● Work task
Quote the records below in full, exactly as given, with the images taken out.

(Dataset records)

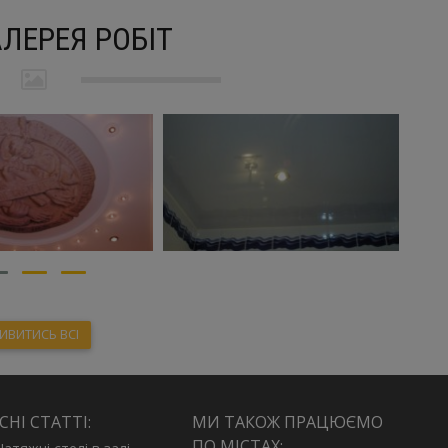
ЛЕРЕЯ РОБІТ
ИВИТИСЬ ВСІ
НІ СТАТТІ:
МИ ТАКОЖ ПРАЦЮЄМО
ПО МІСТАХ:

(End Dataset records)

● Exercise output
ЛЕРЕЯ РОБІТ
ИВИТИСЬ ВСІ
НІ СТАТТІ:
МИ ТАКОЖ ПРАЦЮЄМО
ПО МІСТАХ:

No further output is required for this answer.